Barbora Kabátková und ihr Tiburtina-Ensemble haben in böhmischen Handschriften aus dem 12. bis 15. Jahrhundert geblättert. Sie sind auf ein erstaunlich nuancenreiches Repertoire fernab des weihnachtlichen Mainstreams gestoßen. Damit laden sie ein zum Weihnachtsgottesdienst nach Prag.

Am Mikrofon: Helga Heyder-Späth | 26.12.2019
    Das Ensemble Tiburtina steht in einem Halbkreis in einem Keller-Gewölbe, die 9 Sängerinnen tragen schwarze Konzertkleidung. Die Leiterin vorne in der Mitte, Barbora Kabátková, pustet bunte Blätter in die Luft
    Das Ensemble Tiburtina wurde 2008 in Prag gegründet und wird von Barbora Kabátková geleitet (Vojtěch Havlík)
    Strahlende Trompeten, liebliche Engelschöre und volkstümliche Hirtenmusiken – diese Klänge verbindet man gemeinhin mit der Weihnachtszeit. In unterschiedlicher Stilistik und Qualität war all das in den letzten Tagen und Wochen auf Weihnachtsmärkten, im Radio und sicher auch in vielen Wohnzimmern allgegenwärtig. Die Bandbreite an bekannten und weniger bekannten Weihnachtsmusiken ist unüberschaubar, und Jahr für Jahr kommt eine Fülle an neuen Produktionen dazu.
    Eine etwas andere Weihnachts-CD ist jetzt beim Label Ricercar erschienen. Das Tiburtina Ensemble, eine reine Frauenformation, lädt ins mittelalterliche Prag ein.
    Musik: Anonymus: Benedicam Puer natus in Bethlehem
    Dieser Lobgesang zu Ehren des "kleinen in Bethlehem geborenen Jungen" ist höchst wahrscheinlich im 14. Jahrhundert zu Weihnachten im Benediktinerinnenkloster St. Georg in Prag erklungen. Erhaben über der Stadt liegt es in unmittelbarer Nähe des Veitsdoms. Im Jahr 921 wurde die Kirche Sankt Georg geweiht, 976 entstand dort das erste Benediktinerinnen-Kloster in Böhmen.

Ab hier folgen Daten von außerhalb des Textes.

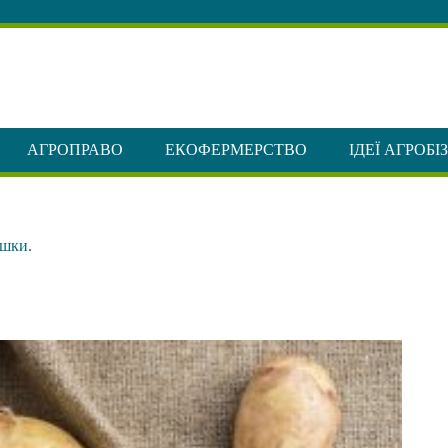
АГРОПРАВО
ЕКОФЕРМЕРСТВО
ІДЕЇ АГРОБІ
ишки.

    Diese lange Geschichte spürt man auch in den liturgischen Gesängen, die Barbora Kabátková, die Leiterin des Tiburtina Ensembles, für ihre Prager Weihnachts-CD ausgewählt hat. Fündig wurde sie unter anderem in den erhaltenen Handschriften aus dem Kloster und dem Prager Domkapitel sowie in anderen mittelalterlichen Quellen aus Böhmen.
    Der Innenraum der Basilika St. Georg in Prag
    Die Basilika St. Georg auf der Prager Burg. Die ehemalige Benediktinerinnen-Abtei war das erste Kloster in Böhmen (imago stock&people)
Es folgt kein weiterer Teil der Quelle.